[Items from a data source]
BEGIN
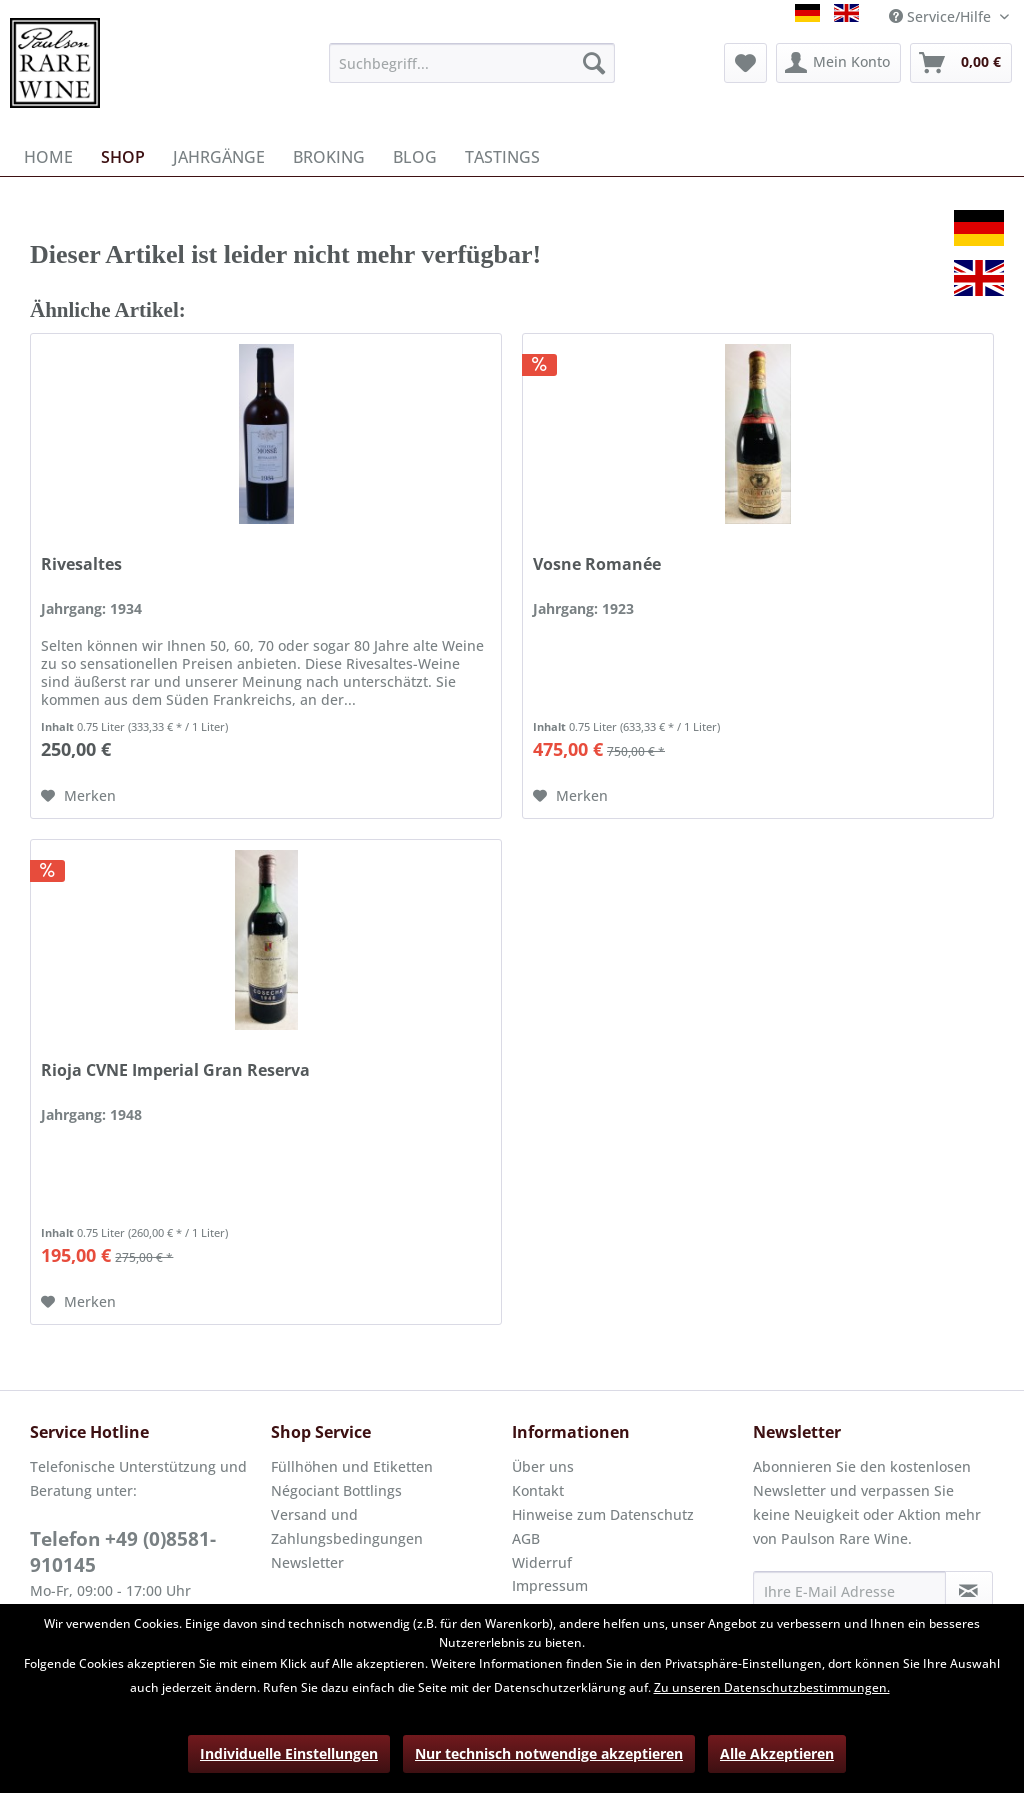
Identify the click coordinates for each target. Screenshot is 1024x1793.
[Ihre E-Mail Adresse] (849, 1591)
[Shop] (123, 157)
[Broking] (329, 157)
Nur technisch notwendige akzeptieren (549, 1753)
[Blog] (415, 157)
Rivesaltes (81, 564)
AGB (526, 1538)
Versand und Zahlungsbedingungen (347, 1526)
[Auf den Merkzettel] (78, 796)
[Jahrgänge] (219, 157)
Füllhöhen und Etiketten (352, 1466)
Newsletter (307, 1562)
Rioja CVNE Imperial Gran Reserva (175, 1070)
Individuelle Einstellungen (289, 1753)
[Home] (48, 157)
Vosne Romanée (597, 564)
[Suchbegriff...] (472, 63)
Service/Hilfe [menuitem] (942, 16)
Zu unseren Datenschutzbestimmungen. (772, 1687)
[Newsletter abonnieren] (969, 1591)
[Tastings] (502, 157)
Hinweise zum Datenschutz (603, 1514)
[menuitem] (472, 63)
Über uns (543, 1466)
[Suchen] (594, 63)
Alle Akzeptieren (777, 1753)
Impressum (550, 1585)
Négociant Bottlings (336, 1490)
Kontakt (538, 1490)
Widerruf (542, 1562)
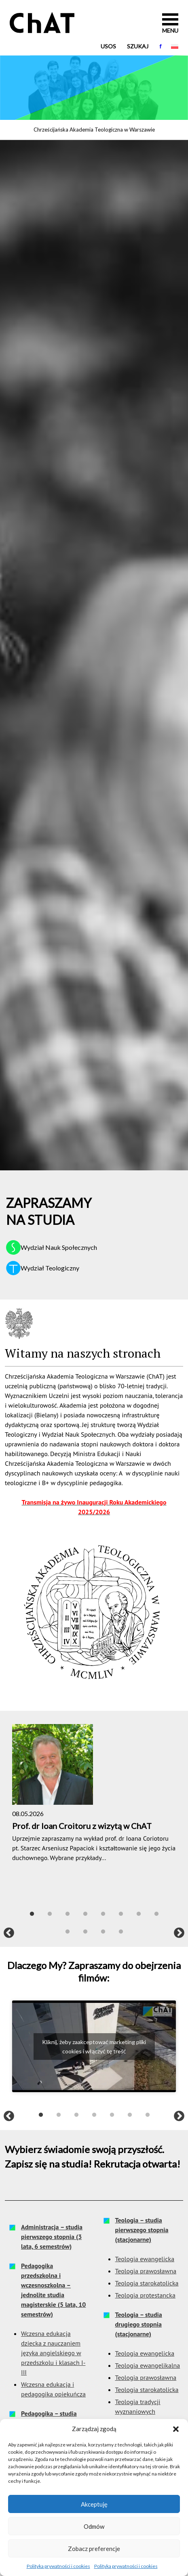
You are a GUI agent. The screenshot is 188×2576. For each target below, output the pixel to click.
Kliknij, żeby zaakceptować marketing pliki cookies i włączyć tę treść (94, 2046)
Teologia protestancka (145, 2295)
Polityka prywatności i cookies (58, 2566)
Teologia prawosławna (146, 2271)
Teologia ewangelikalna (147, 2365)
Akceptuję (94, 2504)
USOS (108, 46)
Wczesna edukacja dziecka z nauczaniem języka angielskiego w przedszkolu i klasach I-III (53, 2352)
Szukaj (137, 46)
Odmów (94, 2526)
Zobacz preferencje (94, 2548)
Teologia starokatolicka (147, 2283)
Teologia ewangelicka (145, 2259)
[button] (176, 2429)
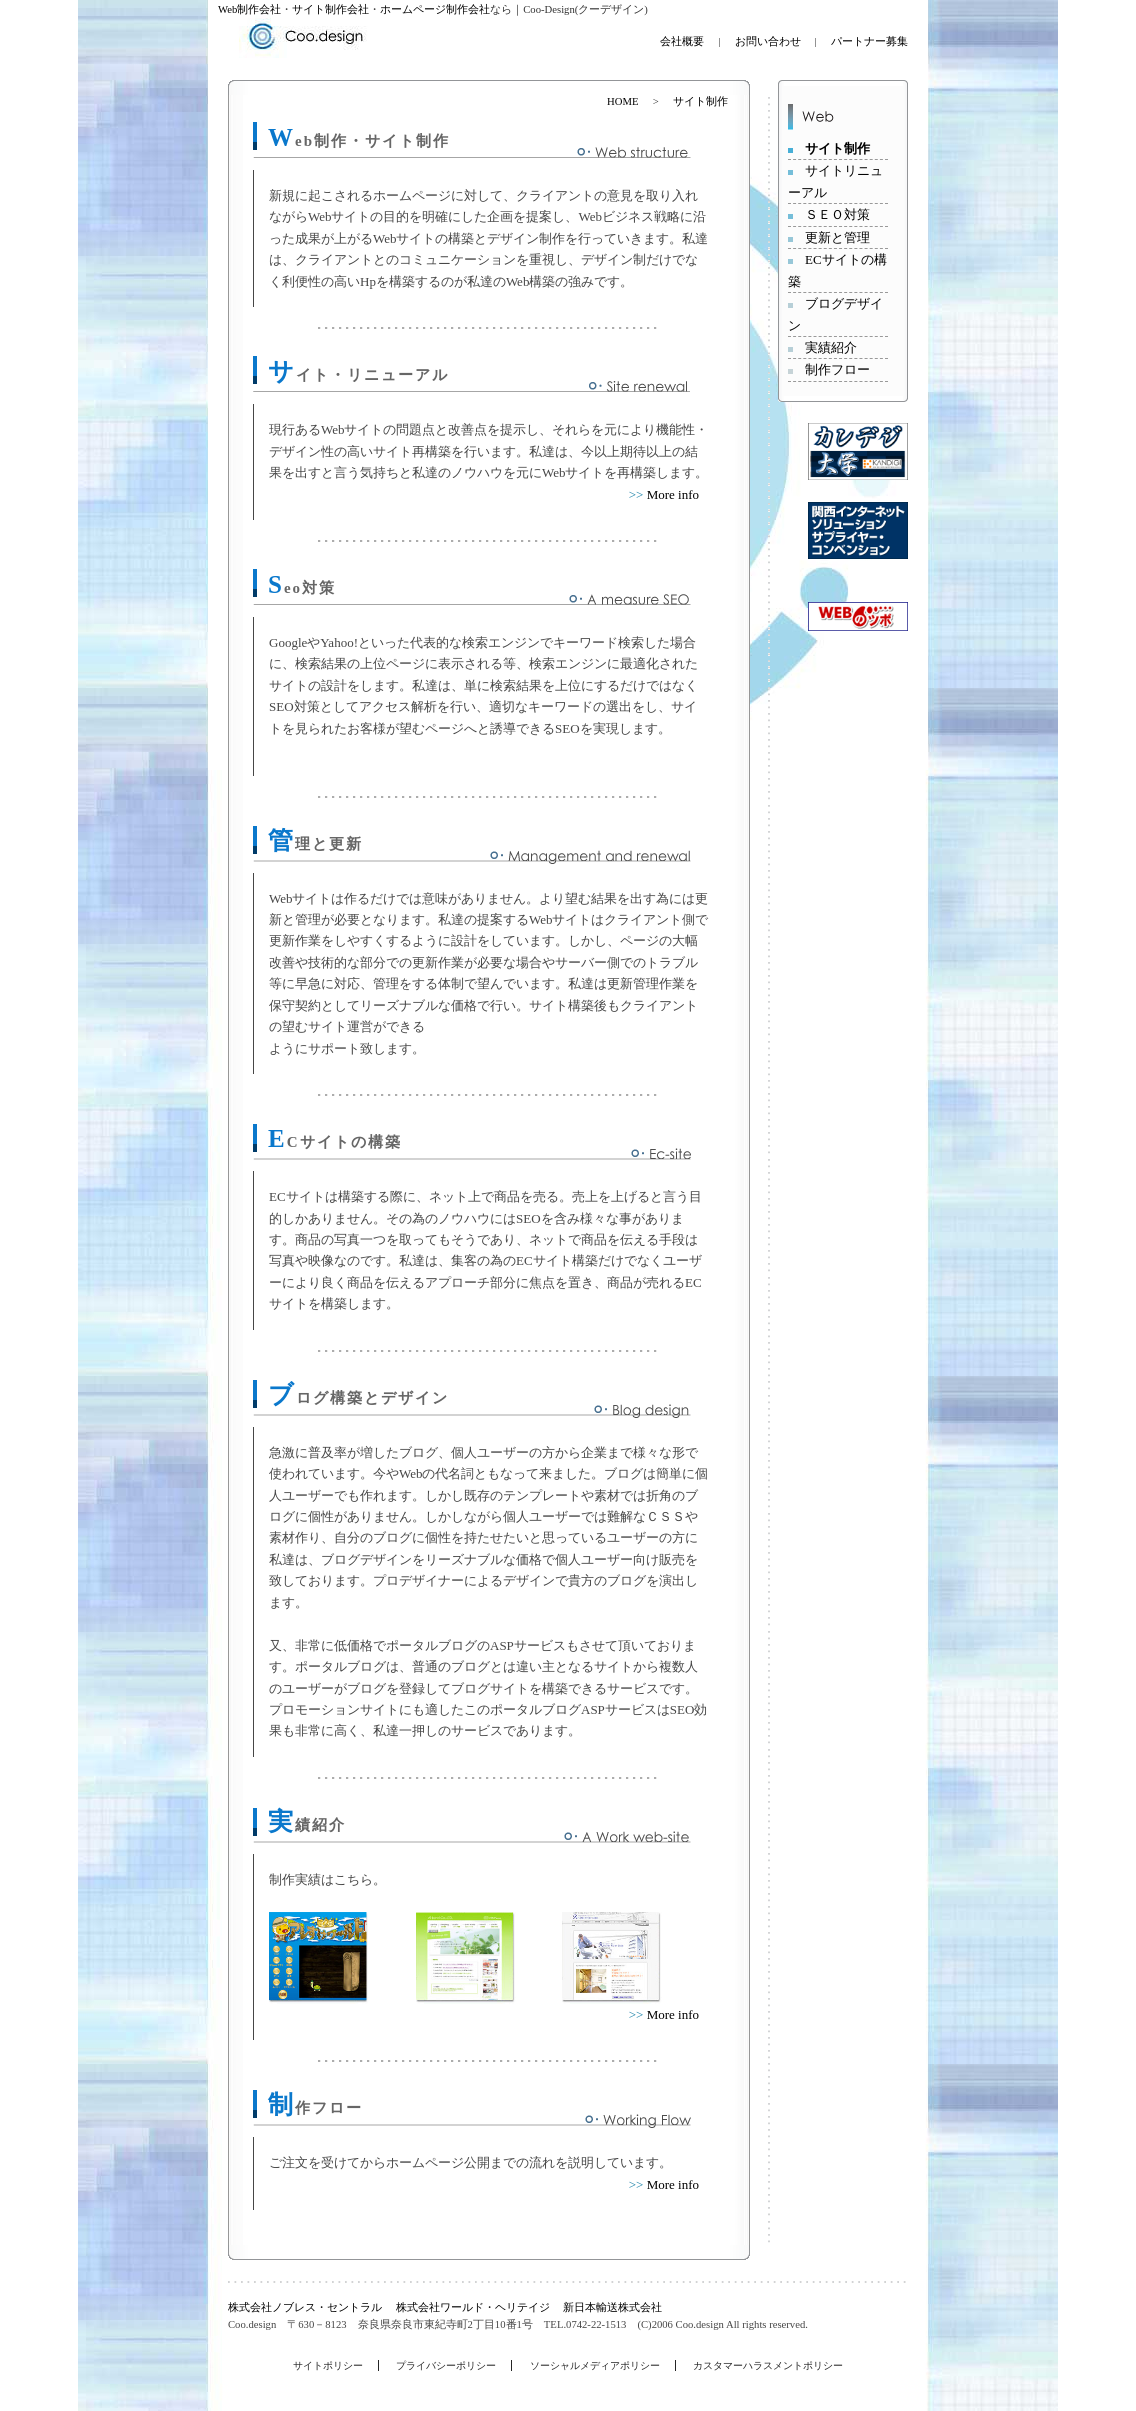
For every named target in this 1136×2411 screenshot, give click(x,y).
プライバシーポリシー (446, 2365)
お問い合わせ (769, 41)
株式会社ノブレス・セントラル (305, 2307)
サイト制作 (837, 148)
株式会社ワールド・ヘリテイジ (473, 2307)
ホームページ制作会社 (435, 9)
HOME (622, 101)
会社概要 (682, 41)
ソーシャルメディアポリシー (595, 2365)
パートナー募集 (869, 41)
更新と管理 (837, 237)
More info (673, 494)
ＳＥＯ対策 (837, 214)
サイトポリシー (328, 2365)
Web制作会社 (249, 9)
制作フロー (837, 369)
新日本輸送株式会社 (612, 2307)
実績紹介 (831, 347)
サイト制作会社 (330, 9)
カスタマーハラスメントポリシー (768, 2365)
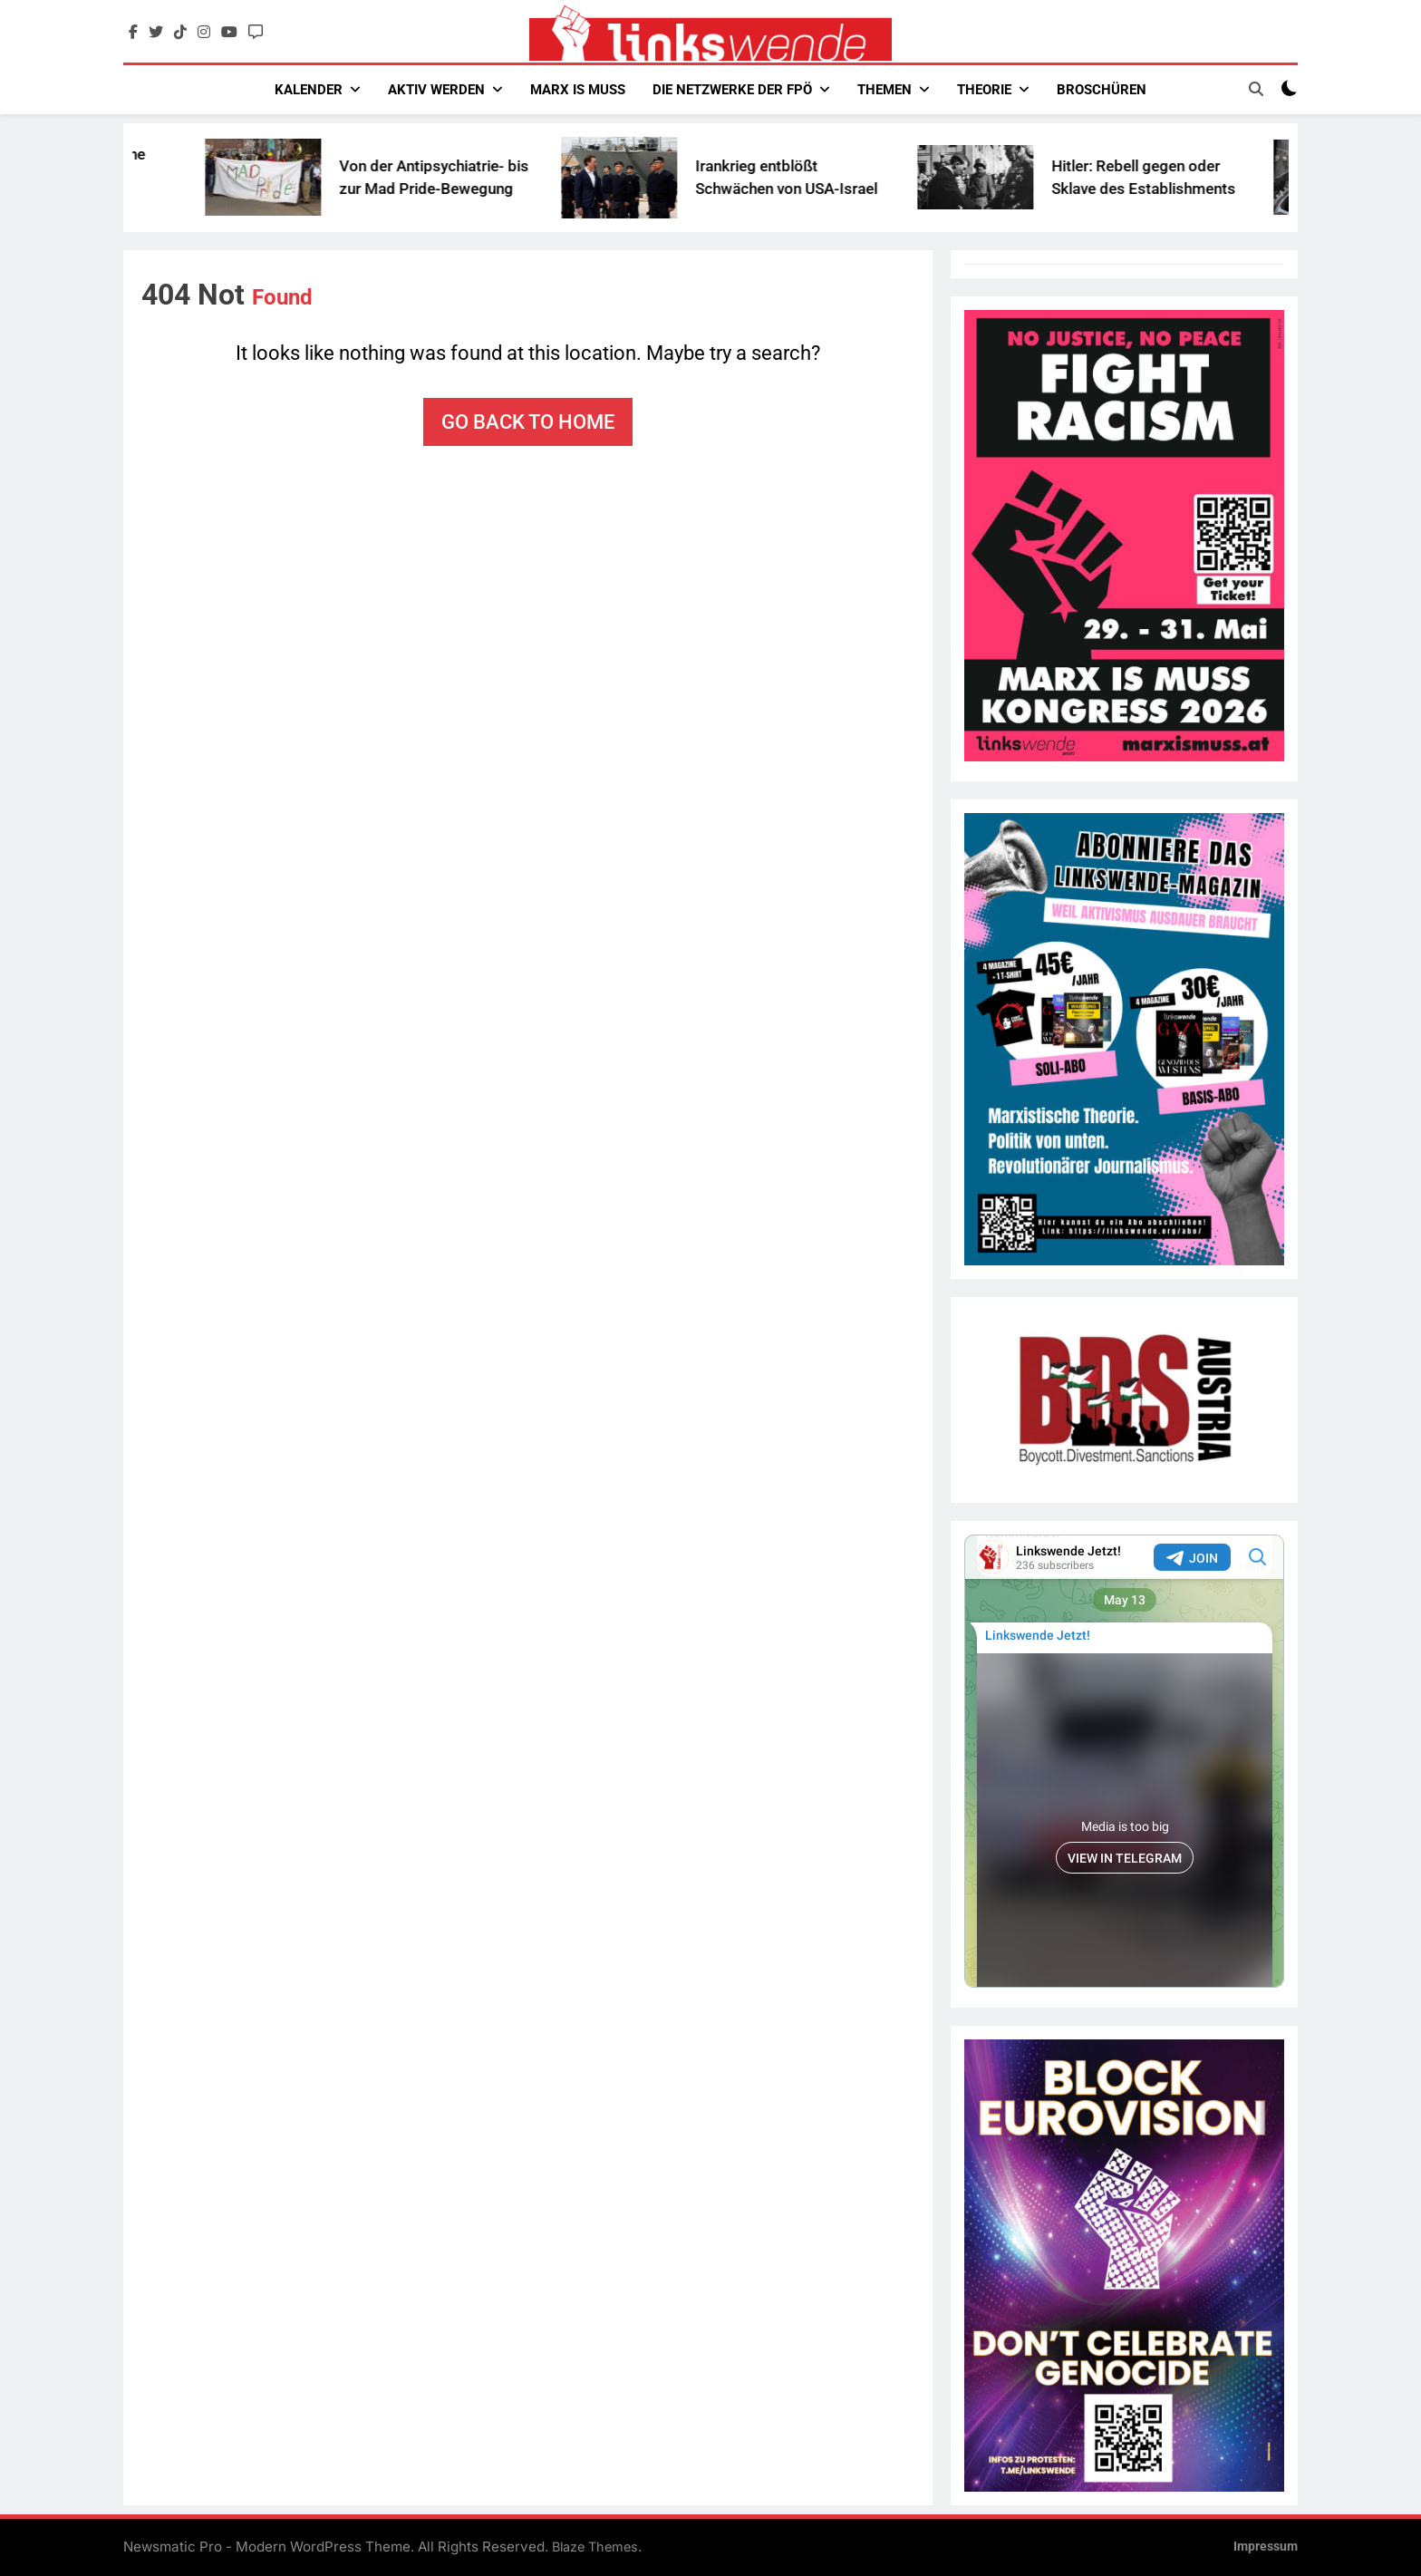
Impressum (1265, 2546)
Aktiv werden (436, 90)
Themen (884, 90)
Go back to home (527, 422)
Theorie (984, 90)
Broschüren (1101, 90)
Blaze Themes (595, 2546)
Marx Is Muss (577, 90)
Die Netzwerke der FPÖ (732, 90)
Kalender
END
Write every entry out again exactly, dropping the pictures.

## Exercise answer
Identify the click coordinates for each target. Screenshot is 1024x1793.
[Ihre E-Mail Adresse] (849, 1591)
[Shop] (123, 157)
[Broking] (329, 157)
Nur technisch notwendige akzeptieren (549, 1753)
[Blog] (415, 157)
Rivesaltes (81, 564)
AGB (526, 1538)
Versand und Zahlungsbedingungen (347, 1526)
[Auf den Merkzettel] (78, 796)
[Jahrgänge] (219, 157)
Füllhöhen und Etiketten (352, 1466)
Newsletter (307, 1562)
Rioja CVNE Imperial Gran Reserva (175, 1070)
Individuelle Einstellungen (289, 1753)
[Home] (48, 157)
Vosne Romanée (597, 564)
[Suchbegriff...] (472, 63)
Service/Hilfe [menuitem] (942, 16)
Zu unseren Datenschutzbestimmungen. (772, 1687)
[Newsletter abonnieren] (969, 1591)
[Tastings] (502, 157)
Hinweise zum Datenschutz (603, 1514)
[menuitem] (472, 63)
Über uns (543, 1466)
[Suchen] (594, 63)
Alle Akzeptieren (777, 1753)
Impressum (550, 1585)
Négociant Bottlings (336, 1490)
Kontakt (538, 1490)
Widerruf (542, 1562)
You are a GUI agent. The screenshot is 188×2576. For each target below, output the pixel to click.
Kliknij, żeby zaakceptować marketing pliki cookies i włączyć tę treść (94, 2046)
Teologia protestancka (145, 2295)
Polityka prywatności i cookies (58, 2566)
Teologia prawosławna (146, 2271)
Teologia ewangelikalna (147, 2365)
Akceptuję (94, 2504)
USOS (108, 46)
Wczesna edukacja dziecka z nauczaniem języka angielskiego w przedszkolu i klasach I-III (53, 2352)
Szukaj (137, 46)
Odmów (94, 2526)
Zobacz preferencje (94, 2548)
Teologia starokatolicka (147, 2283)
Teologia ewangelicka (145, 2259)
[button] (176, 2429)
For every named target in this 1136×2411 screenshot, give click(x,y).
プライバシーポリシー (446, 2365)
お問い合わせ (769, 41)
株式会社ノブレス・セントラル (305, 2307)
サイト制作 (837, 148)
株式会社ワールド・ヘリテイジ (473, 2307)
ホームページ制作会社 (435, 9)
HOME (622, 101)
会社概要 (682, 41)
ソーシャルメディアポリシー (595, 2365)
パートナー募集 (869, 41)
更新と管理 (837, 237)
More info (673, 494)
ＳＥＯ対策 (837, 214)
サイトポリシー (328, 2365)
Web制作会社 (249, 9)
制作フロー (837, 369)
新日本輸送株式会社 (612, 2307)
実績紹介 (831, 347)
サイト制作会社 (330, 9)
カスタマーハラスメントポリシー (768, 2365)
Impressum (1265, 2546)
Aktiv werden (436, 90)
Themen (884, 90)
Go back to home (527, 422)
Theorie (984, 90)
Broschüren (1101, 90)
Blaze Themes (595, 2546)
Marx Is Muss (577, 90)
Die Netzwerke der FPÖ (732, 90)
Kalender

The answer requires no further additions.